Task objective:
Without including any pictures, please copy every entry below exactly.

(Data records Opens)

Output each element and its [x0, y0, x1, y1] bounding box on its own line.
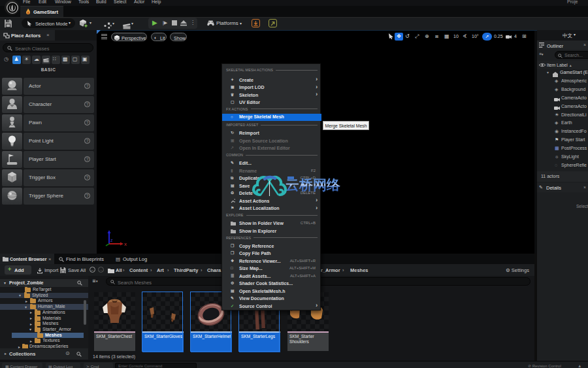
svg-text:x: x — [124, 241, 127, 247]
svg-text:z: z — [110, 238, 113, 243]
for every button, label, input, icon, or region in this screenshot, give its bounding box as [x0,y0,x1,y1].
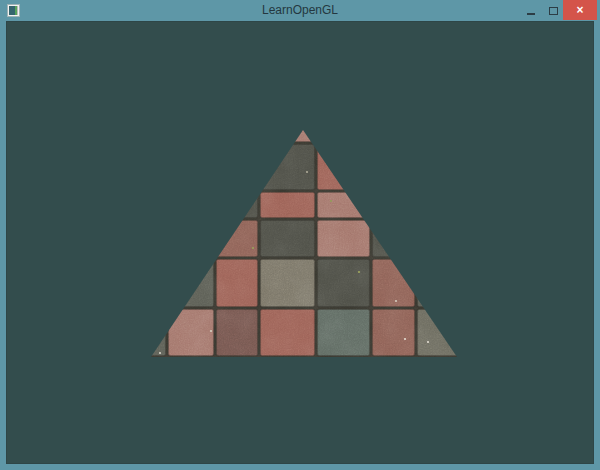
title-bar[interactable]: LearnOpenGL × [0,0,600,21]
maximize-button[interactable] [544,0,563,20]
window-controls: × [517,0,597,20]
app-window: LearnOpenGL × [0,0,600,470]
gl-viewport [6,21,594,464]
minimize-button[interactable] [517,0,544,20]
close-button[interactable]: × [563,0,597,20]
close-icon: × [576,0,583,20]
maximize-icon [549,7,558,15]
minimize-icon [527,13,535,15]
window-title: LearnOpenGL [0,3,600,18]
textured-triangle [113,99,471,357]
opengl-canvas [7,22,593,463]
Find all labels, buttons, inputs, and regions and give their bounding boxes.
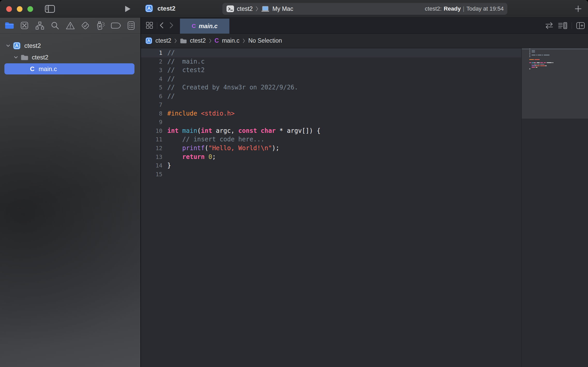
find-navigator-tab[interactable] [50,20,60,31]
traffic-lights [6,6,33,12]
disclosure-chevron-icon[interactable] [6,44,10,47]
go-forward-button[interactable] [169,22,174,29]
minimap-line-bar [545,65,546,66]
toolbar: ctest2 ctest2 [0,0,588,18]
jumpbar-selection[interactable]: No Selection [248,37,282,44]
close-button[interactable] [6,6,12,12]
line-number: 4 [141,75,167,83]
tabbar-divider [157,22,157,29]
editor-options-button[interactable] [558,21,568,30]
grid-icon [146,21,153,29]
line-number: 6 [141,92,167,101]
project-navigator-tab[interactable] [4,20,14,31]
scheme-selector[interactable]: ctest2 My Mac [227,5,293,12]
zoom-button[interactable] [27,6,33,12]
code-line[interactable]: 1// [141,49,521,57]
symbol-navigator-tab[interactable] [35,20,45,31]
tree-row-project[interactable]: ctest2 [0,40,140,51]
scheme-target: ctest2 [237,5,253,12]
minimap-line-bar [534,59,540,60]
jumpbar-label: main.c [222,37,239,44]
minimap-line-bar [542,55,543,55]
code-line[interactable]: 7 [141,101,521,109]
tree-item-label: ctest2 [24,42,41,49]
code-line[interactable]: 4// [141,75,521,83]
code-line[interactable]: 3// ctest2 [141,66,521,75]
code-line[interactable]: 6// [141,92,521,101]
minimap-line-bar [532,50,535,51]
code-line[interactable]: 14} [141,161,521,170]
minimize-button[interactable] [17,6,22,12]
minimap-line-bar [540,62,543,63]
test-navigator-tab[interactable] [80,20,91,31]
editor-tab-main-c[interactable]: C main.c [180,19,229,34]
go-back-button[interactable] [159,22,164,29]
source-control-navigator-tab[interactable] [19,20,30,31]
report-navigator-tab[interactable] [126,20,136,31]
disclosure-chevron-icon[interactable] [14,56,18,59]
activity-status[interactable]: ctest2: Ready | Today at 19:54 [425,5,504,12]
code-text: #include <stdio.h> [167,109,235,118]
issue-navigator-tab[interactable] [65,20,76,31]
jumpbar-group[interactable]: ctest2 [180,37,206,44]
code-text: int main(int argc, const char * argv[]) … [167,127,320,135]
minimap-line-bar [529,49,530,49]
code-line[interactable]: 5// Created by 4nsw3r on 2022/9/26. [141,83,521,92]
code-line[interactable]: 12 printf("Hello, World!\n"); [141,144,521,153]
status-project: ctest2: [425,5,442,12]
minimap-line-bar [532,51,535,52]
hierarchy-icon [35,21,44,30]
code-line[interactable]: 10int main(int argc, const char * argv[]… [141,127,521,135]
add-editor-button[interactable] [576,22,585,29]
tree-row-folder[interactable]: ctest2 [0,51,140,63]
line-number: 8 [141,109,167,118]
debug-navigator-tab[interactable] [95,20,106,31]
related-items-button[interactable] [146,21,153,29]
code-text: return 0; [167,153,216,162]
code-text: // [167,49,175,57]
source-control-icon [20,21,29,30]
line-number: 9 [141,118,167,127]
minimap-line-bar [534,62,536,63]
library-add-button[interactable] [574,5,582,13]
minimap-line-bar [532,64,533,65]
minimap-line-bar [536,67,537,68]
sidebar-toggle-icon [45,5,55,13]
project-icon [145,37,152,44]
code-line[interactable]: 15 [141,170,521,179]
code-text: // [167,75,175,83]
c-file-icon: C [192,23,196,29]
split-editor-plus-icon [576,22,585,29]
status-separator: | [463,5,464,12]
jumpbar-project[interactable]: ctest2 [145,37,171,44]
breakpoint-tag-icon [110,22,121,29]
folder-icon [21,55,28,60]
minimap[interactable] [522,48,588,367]
code-review-button[interactable] [545,22,554,29]
source-editor[interactable]: 1//2// main.c3// ctest24//5// Created by… [141,48,588,367]
minimap-line-bar [548,62,552,63]
play-icon [125,5,131,12]
jumpbar-file[interactable]: C main.c [215,37,239,44]
minimap-line-bar [529,53,530,54]
toggle-sidebar-button[interactable] [45,5,55,13]
code-text: // main.c [167,57,205,66]
breakpoint-navigator-tab[interactable] [111,20,121,31]
code-line[interactable]: 13 return 0; [141,153,521,162]
run-button[interactable] [125,5,131,12]
code-line[interactable]: 8#include <stdio.h> [141,109,521,118]
chevron-separator-icon [174,38,177,43]
code-line[interactable]: 2// main.c [141,57,521,66]
line-number: 11 [141,135,167,144]
line-number: 14 [141,161,167,170]
report-list-icon [127,21,135,30]
line-number: 10 [141,127,167,135]
minimap-panel [522,48,588,119]
code-line[interactable]: 9 [141,118,521,127]
xcode-window: ctest2 ctest2 [0,0,588,367]
code-line[interactable]: 11 // insert code here... [141,135,521,144]
tree-row-file-selected[interactable]: C main.c [0,63,140,75]
my-mac-icon [261,6,269,12]
tree-item-label: main.c [39,65,57,73]
minimap-line-bar [552,62,553,63]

(Data records Closes)

Reply:
Output each element and its [x0, y0, x1, y1] bounding box on its own line.
svg-text:x: x — [124, 241, 127, 247]
svg-text:z: z — [110, 238, 113, 243]
for every button, label, input, icon, or region in this screenshot, give its bounding box as [x0,y0,x1,y1].
title-bar[interactable]: LearnOpenGL × [0,0,600,21]
maximize-button[interactable] [544,0,563,20]
window-controls: × [517,0,597,20]
app-window: LearnOpenGL × [0,0,600,470]
gl-viewport [6,21,594,464]
minimize-button[interactable] [517,0,544,20]
close-button[interactable]: × [563,0,597,20]
close-icon: × [576,0,583,20]
maximize-icon [549,7,558,15]
minimize-icon [527,13,535,15]
window-title: LearnOpenGL [0,3,600,18]
textured-triangle [113,99,471,357]
opengl-canvas [7,22,593,463]
Find all labels, buttons, inputs, and regions and give their bounding boxes.
find-navigator-tab[interactable] [50,20,60,31]
traffic-lights [6,6,33,12]
disclosure-chevron-icon[interactable] [6,44,10,47]
go-forward-button[interactable] [169,22,174,29]
minimap-line-bar [545,65,546,66]
toolbar: ctest2 ctest2 [0,0,588,18]
jumpbar-selection[interactable]: No Selection [248,37,282,44]
close-button[interactable] [6,6,12,12]
line-number: 4 [141,75,167,83]
tabbar-divider [157,22,157,29]
editor-options-button[interactable] [558,21,568,30]
grid-icon [146,21,153,29]
line-number: 6 [141,92,167,101]
project-navigator-tab[interactable] [4,20,14,31]
scheme-selector[interactable]: ctest2 My Mac [227,5,293,12]
zoom-button[interactable] [27,6,33,12]
code-line[interactable]: 1// [141,49,521,57]
symbol-navigator-tab[interactable] [35,20,45,31]
tree-row-project[interactable]: ctest2 [0,40,140,51]
scheme-target: ctest2 [237,5,253,12]
minimap-line-bar [534,59,540,60]
jumpbar-label: main.c [222,37,239,44]
minimap-line-bar [542,55,543,55]
code-line[interactable]: 7 [141,101,521,109]
tree-item-label: ctest2 [24,42,41,49]
code-line[interactable]: 4// [141,75,521,83]
code-line[interactable]: 3// ctest2 [141,66,521,75]
code-line[interactable]: 6// [141,92,521,101]
minimap-line-bar [532,50,535,51]
code-line[interactable]: 14} [141,161,521,170]
minimize-button[interactable] [17,6,22,12]
minimap-line-bar [540,62,543,63]
test-navigator-tab[interactable] [80,20,91,31]
editor-tab-main-c[interactable]: C main.c [180,19,229,34]
go-back-button[interactable] [159,22,164,29]
source-control-navigator-tab[interactable] [19,20,30,31]
report-navigator-tab[interactable] [126,20,136,31]
disclosure-chevron-icon[interactable] [14,56,18,59]
activity-status[interactable]: ctest2: Ready | Today at 19:54 [425,5,504,12]
code-text: #include <stdio.h> [167,109,235,118]
issue-navigator-tab[interactable] [65,20,76,31]
jumpbar-group[interactable]: ctest2 [180,37,206,44]
code-text: int main(int argc, const char * argv[]) … [167,127,320,135]
minimap-line-bar [529,49,530,49]
code-line[interactable]: 5// Created by 4nsw3r on 2022/9/26. [141,83,521,92]
code-line[interactable]: 12 printf("Hello, World!\n"); [141,144,521,153]
status-project: ctest2: [425,5,442,12]
minimap-line-bar [532,51,535,52]
hierarchy-icon [35,21,44,30]
code-line[interactable]: 10int main(int argc, const char * argv[]… [141,127,521,135]
add-editor-button[interactable] [576,22,585,29]
tree-row-folder[interactable]: ctest2 [0,51,140,63]
line-number: 8 [141,109,167,118]
debug-navigator-tab[interactable] [95,20,106,31]
related-items-button[interactable] [146,21,153,29]
code-text: return 0; [167,153,216,162]
code-text: // [167,49,175,57]
source-control-icon [20,21,29,30]
line-number: 9 [141,118,167,127]
minimap-line-bar [534,62,536,63]
library-add-button[interactable] [574,5,582,13]
minimap-line-bar [532,64,533,65]
minimap-line-bar [536,67,537,68]
sidebar-toggle-icon [45,5,55,13]
project-icon [145,37,152,44]
code-line[interactable]: 15 [141,170,521,179]
code-text: // [167,75,175,83]
c-file-icon: C [192,23,196,29]
split-editor-plus-icon [576,22,585,29]
status-separator: | [463,5,464,12]
jumpbar-project[interactable]: ctest2 [145,37,171,44]
breakpoint-tag-icon [110,22,121,29]
folder-icon [21,55,28,60]
minimap[interactable] [522,48,588,367]
code-review-button[interactable] [545,22,554,29]
source-editor[interactable]: 1//2// main.c3// ctest24//5// Created by… [141,48,588,367]
minimap-line-bar [548,62,552,63]
play-icon [125,5,131,12]
jumpbar-file[interactable]: C main.c [215,37,239,44]
minimap-line-bar [529,53,530,54]
toggle-sidebar-button[interactable] [45,5,55,13]
code-text: // main.c [167,57,205,66]
breakpoint-navigator-tab[interactable] [111,20,121,31]
code-line[interactable]: 13 return 0; [141,153,521,162]
run-button[interactable] [125,5,131,12]
code-line[interactable]: 8#include <stdio.h> [141,109,521,118]
chevron-separator-icon [174,38,177,43]
code-line[interactable]: 2// main.c [141,57,521,66]
line-number: 11 [141,135,167,144]
line-number: 14 [141,161,167,170]
report-list-icon [127,21,135,30]
line-number: 10 [141,127,167,135]
minimap-panel [522,48,588,119]
code-line[interactable]: 9 [141,118,521,127]
xcode-window: ctest2 ctest2 [0,0,588,367]
code-line[interactable]: 11 // insert code here... [141,135,521,144]
tree-row-file-selected[interactable]: C main.c [0,63,140,75]
my-mac-icon [261,6,269,12]
tree-item-label: main.c [39,65,57,73]
minimap-line-bar [552,62,553,63]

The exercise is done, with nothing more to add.